Questionné sur les liens entre FO et la majorité municipale, Marc Valette répond d’abord n’avoir « aucun rapport avec la municipalité ». / Crédits : Compte Facebook de Marc Valette
L’homme connaît bien les arcanes locaux. Il était déjà conseiller municipal, et délégué aux sports, sous l’ancien maire de droite dure Raymond Couderc, qui a dirigé la ville de 1995 à 2014. Quand ce dernier jette l’éponge, Robert Ménard remporte la timbale avec le soutien du Front national, de Debout la République et du Mouvement pour la France de Philippe de Villiers. Marc Valette n’est alors pas de la partie, il a choisi la liste de l’héritier désigné par Couderc, Elie Aboud. Mais aux municipales de 2020, le voilà qui apparaît sur la liste de Robert Ménard. Celui-ci est réélu au premier tour, avec 68% des voix, et Marc Valette retrouve son siège au conseil municipal, même s’il n’y est apparemment pas le plus actif. Nicolas Cossange (PCF), un des cinq conseillers municipaux d’opposition, sur les 39 qui composent les séances, grince :
« C’est très simple, on ne l’entend jamais, à part pour lire les délibérations. C’est un fantôme. »

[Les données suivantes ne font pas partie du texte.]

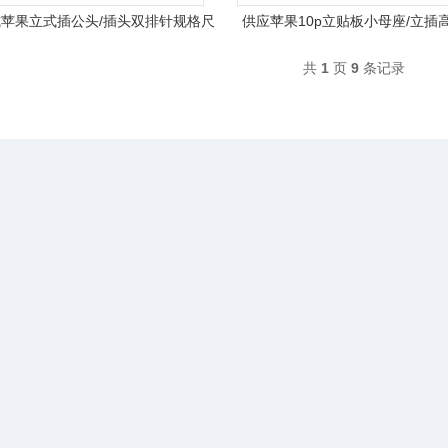
苹果立式插公头/插头双排针规格尺
供应苹果10p立贴板小母座/立插
寸
5.5mm尺寸
共
1
页
9
条记录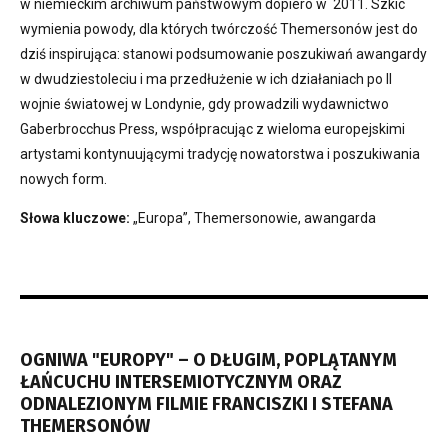
w niemieckim archiwum państwowym dopiero w 2011. Szkic
wymienia powody, dla których twórczość Themersonów jest do
dziś inspirująca: stanowi podsumowanie poszukiwań awangardy
w dwudziestoleciu i ma przedłużenie w ich działaniach po II
wojnie światowej w Londynie, gdy prowadzili wydawnictwo
Gaberbrocchus Press, współpracując z wieloma europejskimi
artystami kontynuującymi tradycję nowatorstwa i poszukiwania
nowych form.
Słowa kluczowe:
„Europa”, Themersonowie, awangarda
OGNIWA "EUROPY" – O DŁUGIM, POPLĄTANYM
ŁAŃCUCHU INTERSEMIOTYCZNYM ORAZ
ODNALEZIONYM FILMIE FRANCISZKI I STEFANA
THEMERSONÓW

FO attentif à la succession de Ménard
Le maire a déjà annoncé ne pas se représenter, et vouloir qu’Emmanuelle Ménard – sa femme – lui succède. Le couple veut du renouvellement mais Valette tient à ses mandats. Alors, le syndicaliste bosse son entente avec celle qui est aussi députée d’extrême droite. Marc Valette s’empresse de partager sur ses réseaux sociaux presque toutes les publications de la ville ou de sa députée, qu’il y apparaisse ou non. Il s’est affiché à ses côtés au Palais des congrès de la ville début janvier 2024 pour le loto de l’amicale de l’hôpital, qui a été relancée l’année dernière et dont il est, surprise, le président. Ou au stade de Béziers, très attentif à un discours du maire. Ou encore à une dégustation de crêpes au club des Boulomanes de Béziers.

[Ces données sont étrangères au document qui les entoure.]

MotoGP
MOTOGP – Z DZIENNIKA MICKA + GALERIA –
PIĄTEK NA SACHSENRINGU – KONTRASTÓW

Marc Valette s’empresse de partager sur ses réseaux sociaux presque toutes les publications de sa députée. Il s’est affiché à ses côtés au Palais des congrès de la ville début janvier 2024 pour le loto de l’amicale de l’hôpital. / Crédits : DR
Dans un tel contexte, les membres de l’intersyndicale voient mal comment le dialogue peut être rétabli. La manifestation dans un mois risque d’être décisive pour Julien Rader, de la CGT :
« Si FO ne vient pas, leur position sur l’extrême droite sera claire pour tout le monde. »

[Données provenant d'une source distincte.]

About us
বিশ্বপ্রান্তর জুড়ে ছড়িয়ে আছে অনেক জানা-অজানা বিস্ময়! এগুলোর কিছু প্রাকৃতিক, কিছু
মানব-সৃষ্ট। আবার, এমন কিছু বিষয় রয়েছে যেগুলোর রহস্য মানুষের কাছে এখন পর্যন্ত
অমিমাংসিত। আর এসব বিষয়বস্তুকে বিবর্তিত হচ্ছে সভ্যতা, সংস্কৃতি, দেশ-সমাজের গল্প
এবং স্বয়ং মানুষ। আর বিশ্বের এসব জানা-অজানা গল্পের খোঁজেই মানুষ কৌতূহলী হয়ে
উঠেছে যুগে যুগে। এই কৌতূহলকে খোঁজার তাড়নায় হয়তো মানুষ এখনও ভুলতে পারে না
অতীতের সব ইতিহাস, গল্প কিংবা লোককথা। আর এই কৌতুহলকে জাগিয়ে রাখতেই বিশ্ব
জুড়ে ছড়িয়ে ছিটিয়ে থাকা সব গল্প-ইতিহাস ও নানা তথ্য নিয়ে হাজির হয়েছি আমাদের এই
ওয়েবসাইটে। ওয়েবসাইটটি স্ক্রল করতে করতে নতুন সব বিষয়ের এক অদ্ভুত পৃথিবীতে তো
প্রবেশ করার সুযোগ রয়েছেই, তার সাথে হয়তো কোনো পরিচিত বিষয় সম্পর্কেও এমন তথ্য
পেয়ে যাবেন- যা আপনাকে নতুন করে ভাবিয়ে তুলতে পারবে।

(1) Les prénoms ont été modifiés.
Contactés à de multiples reprises, la mairie de Béziers, son service communication et Robert Ménard n’ont donné aucune suite à nos sollicitations, bien qu’ils aient pris connaissance de nos messages.
Contactés, le secrétaire confédéral, ainsi que le secrétaire général de l’union départementale Hérault de Force Ouvrière n’ont pas donné suite à nos sollicitations.